Split transport IO out of `Session` into a `Connection` handle by Ddystopia · Pull Request #202 · quartiq/minimq

Ddystopia · 2026-06-18T10:47:21Z

Motivation

Session<'buf, IO> owns the transport for the whole session lifetime, which bakes a single IO
type and lifetime into the session type. That makes it impossible to reuse one Session across
reconnects when the transport's lifetime differs between connections - most painfully over TLS,
where the record buffers are borrowed for the connection's lifetime and so have to outlive the
session. In practice that forces a fresh allocation (a leak) per connection: the old
tls_public_broker example Box::leaks a new record-buffer pair every time it connects.

What changed

Session loses its IO generic.

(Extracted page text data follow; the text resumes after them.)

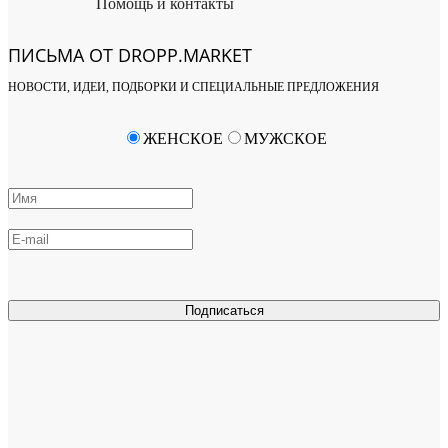
Помощь и контакты
ПИСЬМА ОТ DROPP.MARKET
НОВОСТИ, ИДЕИ, ПОДБОРКИ И СПЕЦИАЛЬНЫЕ ПРЕДЛОЖЕНИЯ
ЖЕНСКОЕ
МУЖСКОЕ
Подписаться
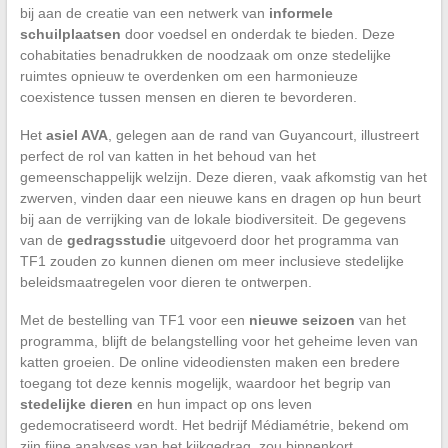
bij aan de creatie van een netwerk van
informele
schuilplaatsen
door voedsel en onderdak te bieden. Deze
cohabitaties benadrukken de noodzaak om onze stedelijke
ruimtes opnieuw te overdenken om een harmonieuze
coexistence tussen mensen en dieren te bevorderen.
Het
asiel AVA
, gelegen aan de rand van Guyancourt, illustreert
perfect de rol van katten in het behoud van het
gemeenschappelijk welzijn. Deze dieren, vaak afkomstig van het
zwerven, vinden daar een nieuwe kans en dragen op hun beurt
bij aan de verrijking van de lokale biodiversiteit. De gegevens
van de
gedragsstudie
uitgevoerd door het programma van
TF1 zouden zo kunnen dienen om meer inclusieve stedelijke
beleidsmaatregelen voor dieren te ontwerpen.
Met de bestelling van TF1 voor een
nieuwe seizoen
van het
programma, blijft de belangstelling voor het geheime leven van
katten groeien. De online videodiensten maken een bredere
toegang tot deze kennis mogelijk, waardoor het begrip van
stedelijke dieren
en hun impact op ons leven
gedemocratiseerd wordt. Het bedrijf Médiamétrie, bekend om
zijn fijne analyses van het kijkgedrag, zou binnenkort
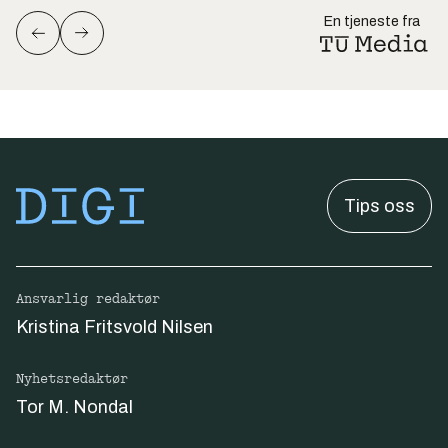
En tjeneste fra
Tips oss
Ansvarlig redaktør
Kristina Fritsvold Nilsen
Nyhetsredaktør
Tor M. Nondal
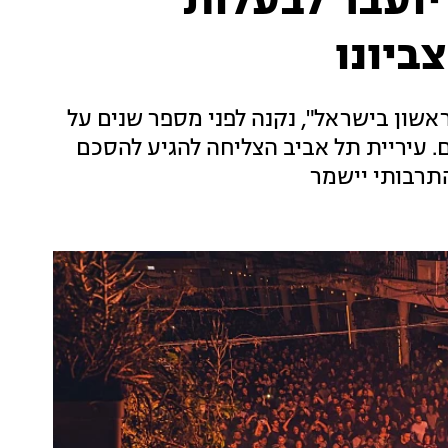
 יועבר לבעלות
ביונו
אשון בישראל", נקנה לפני מספר שנים על
. עיריית תל אביב הצליחה להגיע להסכם
התרבותי יישמר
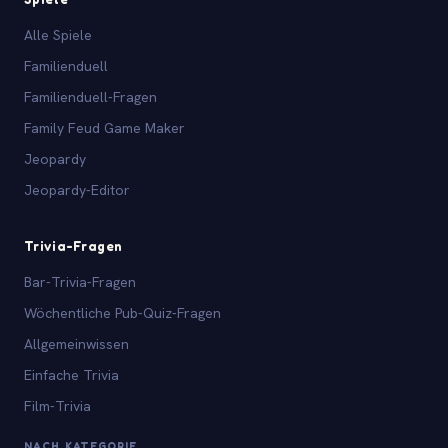
Alle Spiele
Familienduell
Familienduell-Fragen
Family Feud Game Maker
Jeopardy
Jeopardy-Editor
Trivia-Fragen
Bar-Trivia-Fragen
Wöchentliche Pub-Quiz-Fragen
Allgemeinwissen
Einfache Trivia
Film-Trivia
NACH KATEGORIE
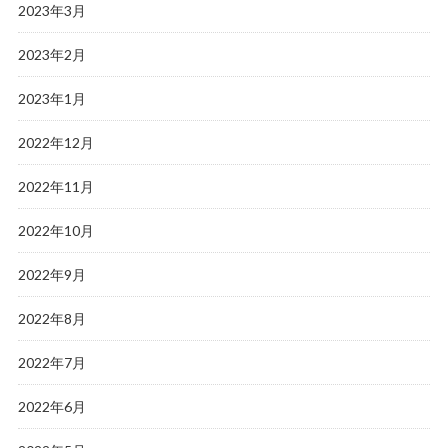
2023年3月
2023年2月
2023年1月
2022年12月
2022年11月
2022年10月
2022年9月
2022年8月
2022年7月
2022年6月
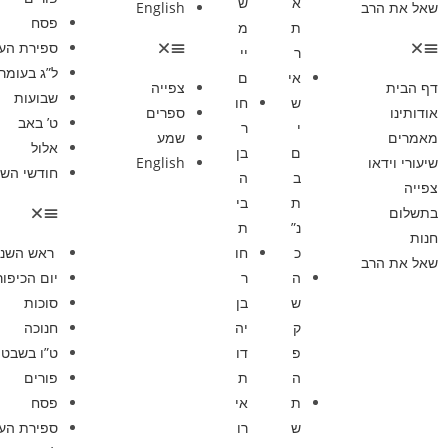
א
ש
שאל את הרב
English
פסח
ת
מ
ספירת הע
ר
יי
ל”ג בעומר
אי
ם
דף הבית
צפייה
שבועות
ש
חו
אודותינו
ספרים
ט’ באב
י
ר
מאמרים
שמע
אלול
ם
בן
שיעורי וידאו
English
חודשי השנ
ב
ה
צפייה
ת
בי
בתשלום
נ”
ת
חנות
כ
חו
ראש השנ
שאל את הרב
ה
ר
יום הכיפור
ש
בן
סוכות
ק
יה
חנוכה
פ
דו
ט”ו בשבט
ה
ת
פורים
ת
אי
פסח
ש
רו
ספירת הע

Session::connect::<IO>(io) now returns a
Connection<'_, 'buf, IO> handle that owns the transport and borrows the session:

let mut session = Session::new(config);          // no IO in the type
loop {
    let io = open_transport().await?;            // a fresh IO, any lifetime
    let mut conn = session.connect(io).await?;   // handle owns io, borrows session
    let op = conn.publish(/* … */).await?;
    while conn.is_pending(&op) { conn.poll().await?; }
    // conn drops here -> transport (and its buffer borrows) released -> reuse next loop
}

All network operations (drive/poll/recv/publish/subscribe/unsubscribe/disconnect)
live on the handle; session-state queries (is_pending, can_publish, …) are reachable through
Deref to Session. connect_event() exposes the Connected/Reconnected result.
mem::forget-safe by construction. The handle may be dropped or mem::forget-ed at any
time (e.g. to release a TLS record-buffer borrow without running Drop), so correctness can't
depend on Drop. All state carried across reconnects - in-flight QoS replay, keepalive timers,
the inbound packet reader - is reset at the start of every connect() instead of in a
disconnect/Drop path. The old handle_disconnect() is split accordingly: transport-drop -> the
handle's ownership; replay/timer/reader resets -> connect(); and its liveness latch -> a
connected flag set at the sites that detect a fatal disconnect.
is_connected() moves to the Connection handle and reports per-connection liveness: it
latches false the moment any operation observes a transport- or protocol-level disconnect
(broker DISCONNECT, transport error, keepalive timeout) or a graceful disconnect, after which
further operations fail fast with Error::Disconnected instead of driving a dead transport.
Connection::disconnect/disconnect_with take &mut self so a cancelled disconnect can be
retried.

Drop vs. graceful disconnect

Dropping (or mem::forget-ing) the handle is an ungraceful MQTT close: no DISCONNECT packet
is sent (a sync Drop cannot perform the async write), so the broker sees an abnormal disconnect
and will publish the configured Will, if any. Reconnecting afterwards resumes the broker session
(CONNECT clean_start=false -> Reconnected). For a clean shutdown - DISCONNECT sent, Will
suppressed - call conn.disconnect().await before dropping. This is documented on Connection,
connect, and disconnect, and covered by a test asserting a bare drop emits no DISCONNECT and
that the next connect resumes.

Showcase

The tls_public_broker example is reworked to own one pair of TLS record buffers and reuse them
across a reconnect - connect, round-trip, drop the handle, reconnect reusing the same buffers -
with no Box::leak and no per-connection allocation. The previous API could not express this.

Testing

Whole suite green: 68 unit tests, 59 async_client integration tests, 2 real_broker
tests, 3 doctests - all ported to the handle API, plus new regression tests for the disconnect
latch and the ungraceful-drop/resume behavior.

Breaking changes

Session loses its IO type parameter; Session::connect() returns a Connection handle.
Network operations move from Session to the handle (queries remain via the handle's Deref).
is_connected() moves from Session to Connection.
Connection::disconnect/disconnect_with take &mut self.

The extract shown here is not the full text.